Currently, I am conducting my campaign through the Internet, I am not asking for cash donations, and I don't have a plan to do TV advertising, U.S. mail advertising, automated robo-calling, phone bank calling, or yard sign distribution.

The Internet and social media are changing our lives, including how election campaigns are conducted and the modes in which we speak to others and hear what others have to say.  In my campaign, I am endeavoring to put political emails in as many inboxes of voters in the 6th Congressional district as I can, and I am using the Internet to find email addresses.  I am tracking and reporting my campaign's progress by giving page view counts in this entry:  Tracking my campaign's progress.

I know email is egregiously abused (and more effective ways ought to be found to lessen the abuse); however, I do not think my email use is or will be abusive. Email recipients who object to my sending them an email can email me back to say they object to my emailing and will not vote for me for that reason (just as a voter who receives an unwanted robo-call at home can contact the campaign doing the robo-call and say the voter will not vote for that candidate). Owners of individual email accounts may block emails from me. Owners of private email systems which are used by multiple persons (such as employees) may choose to block emails coming from my email address. I hope such private email system owners will agree that I am not being abusive, and they won't see fit to block my emails.
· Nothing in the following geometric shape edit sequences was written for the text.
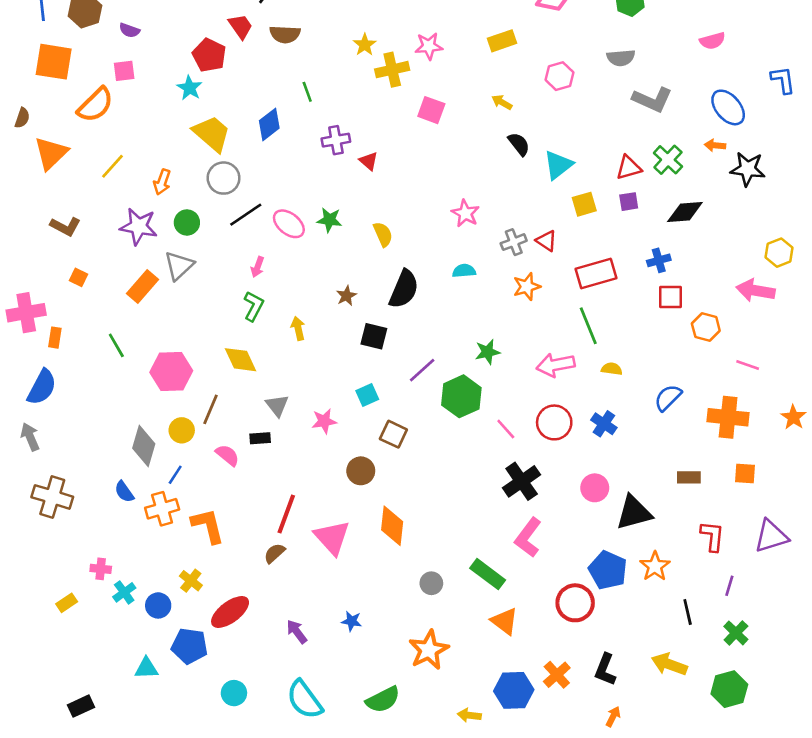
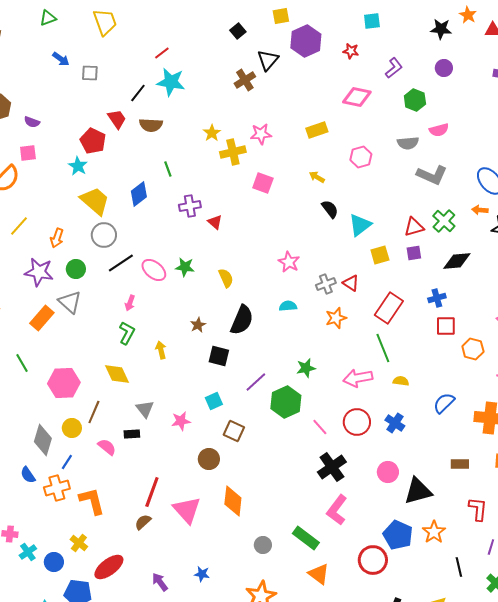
pink semicircle: (712, 41) -> (439, 130), moved
gray triangle: (179, 266) -> (70, 302), turned -35
red rectangle: (596, 273) -> (389, 308), turned -40

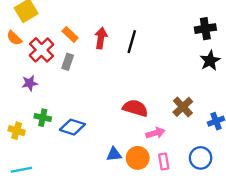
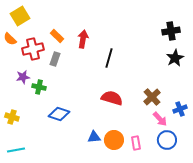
black line: (132, 42) -> (109, 58), moved
red cross: (42, 50) -> (33, 49), turned 30
green cross: (43, 118) -> (39, 87), moved
pink arrow: (155, 133) -> (160, 119), moved, turned 63

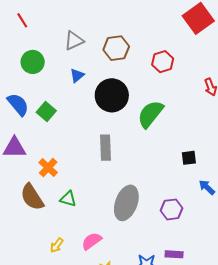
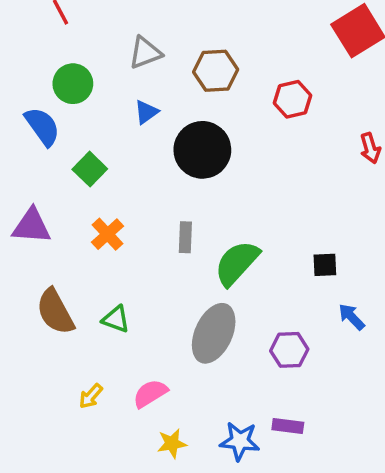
blue semicircle: (18, 104) -> (42, 126), moved
green semicircle: (150, 114) -> (237, 263), moved
gray rectangle: (105, 148) -> (185, 237), size x0.7
orange cross: (48, 167) -> (107, 234), moved

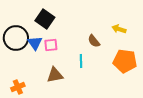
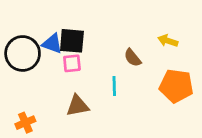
black square: (45, 19) -> (72, 41), moved, turned -30
blue triangle: (35, 43) -> (52, 44), moved, turned -35

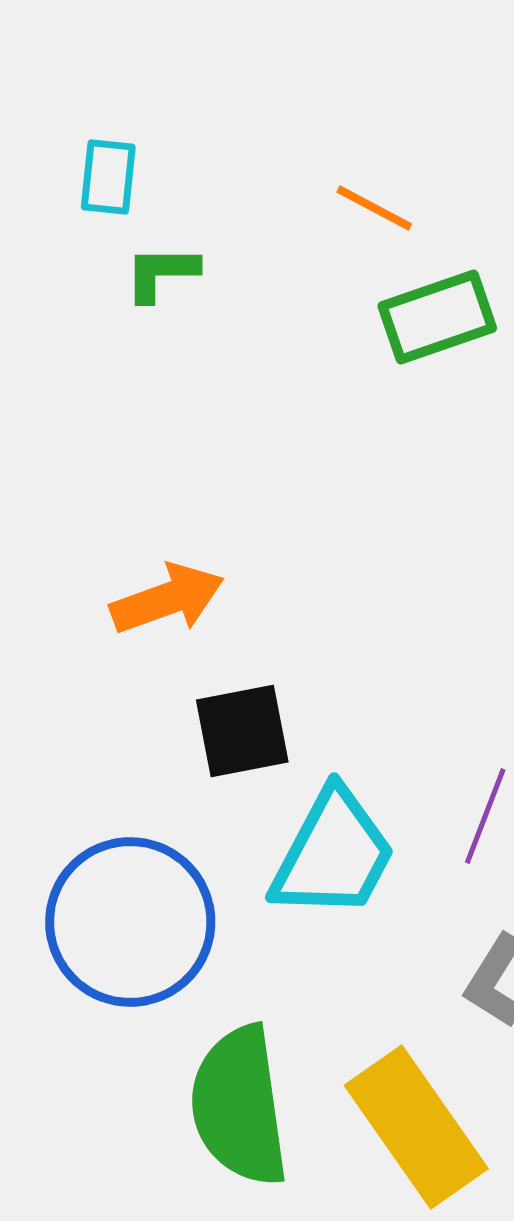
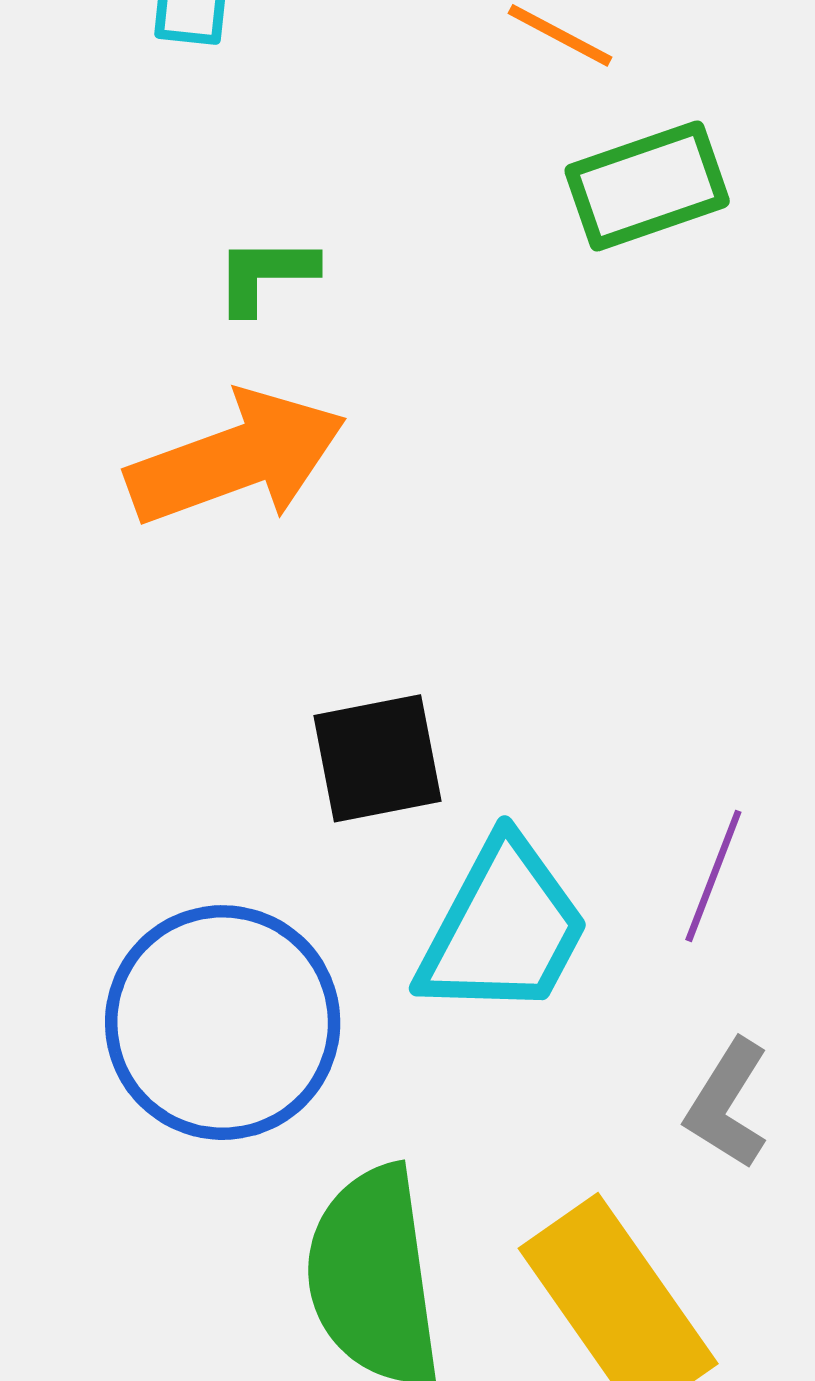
green L-shape: (161, 273) -> (265, 274), moved
orange arrow: (167, 599) -> (236, 458), moved, size x1.4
Governmental email systems present special First Amendment questions. I have contacted a University of Alabama constitutional law professor to obtain his views about whether there is a First Amendment violation if a public school takes steps to block political emails that I send to school email addresses of teachers and other employees. I am contacting public school administrators about this matter and inquiring whether they have received a legal opinion of counsel about a First Amendment violation if they block political emails. As of this time, the constitutional law professor I have contacted has not told me his views, and I have not been advised of any legal opinion received by a public school administrator.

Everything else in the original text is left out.